Elle ne pensait pas que les paroles de cet homme lui ferait encore du mal. Surtout, elle avait peur qu’il ait raison et que sa pire angoisse se réalise : être à nouveau abandonnée, pas suffisamment aimée pour faire partie de la vie de quelqu’un. Et si son père avait raison ? Si Luciano la laissait un jour tomber ? Sa propre mère ne l’avait pas gardée, son père ne l’avait jamais aimée, pas plus que sa famille… alors ça pouvait recommencer.

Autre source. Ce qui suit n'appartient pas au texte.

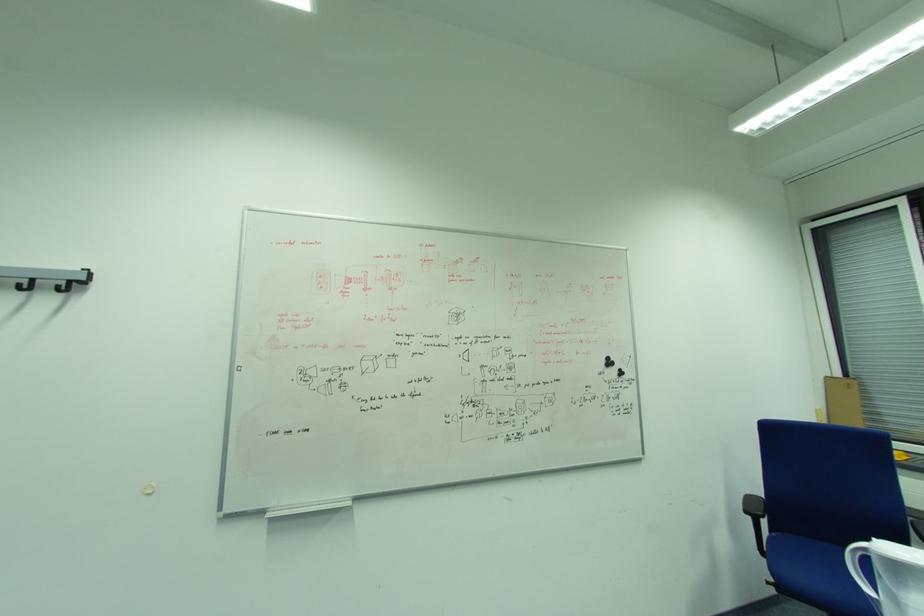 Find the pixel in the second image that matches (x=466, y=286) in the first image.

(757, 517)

Et si elle avait accordé trop de confiance à Luciano et qu’il allait en profiter pour lui faire du mal ?
Eva fit croire qu’elle se fichait bien des avertissements menaçants de son géniteur. Pour autant, ces mots l’avaient empoisonnée et elle passa les jours suivants à cogiter avant d’agir. Et elle fit la pire erreur possible. Elle en fit même deux, qu’elle passera sa vie à regretter.